Twenty-five years ago, Poland's people were stunned by the choice of their compatriot, Cardinal Karol Wojtyla of Cracow, as Pope. Some were frightened, others wept with joy. Here, said a prominent writer, was "Poland's second baptism." But even in our euphoria, we did not expect how much the new Pope would change not only Poland, but the world.
His first return visit to his native country soon afterwards showed to all the world the new Pope's power. Communist police disappeared from the main streets of Warsaw, yet the streets became models of order. After decades of disempowerment, Poles suddenly regained their capacity for self-determination.
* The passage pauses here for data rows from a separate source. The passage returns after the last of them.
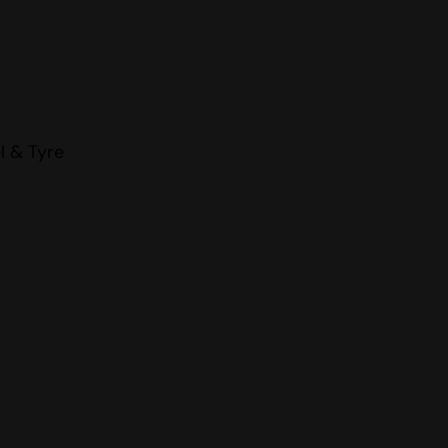
l & Tyre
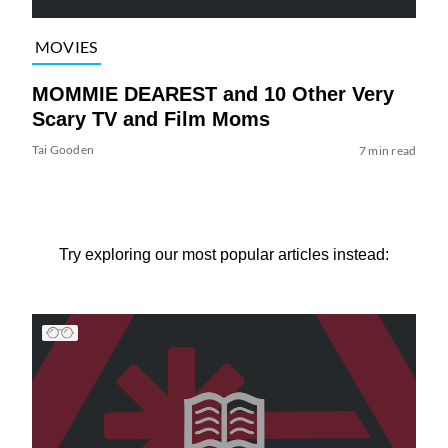
MOVIES
MOMMIE DEAREST and 10 Other Very
Scary TV and Film Moms
Tai Gooden
7 min read
Try exploring our most popular articles instead:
In saying aloud that "there can be no just Europe without an independent Poland on its map," the Pope effectively swept away the unjust postwar settlement that had subjugated Poland to Soviet power.
Then, in Auschwitz, the Pope said: "I speak in the name of everyone whose rights go unrecognized and violated anywhere in the world, I speak because I am bound, we are all bound, by truth." On that spot, that Golgotha of modern times, he called the Poles, who remembered dear ones gassed to death in Auschwitz's crematoria as well as those frozen into glass in Siberia's concentration camps, to a brotherhood devoted to struggle against even justified hatred and revenge.
Some see in the Pope the person responsible for a religious revival; others see a man of peace. Some see a defender of the poor, others a critic of liberation theology. For the people of Poland, John Paul II, by making human rights the central subject of his teaching, will forever be the man who gave us courage and hope, who restored our historical identity.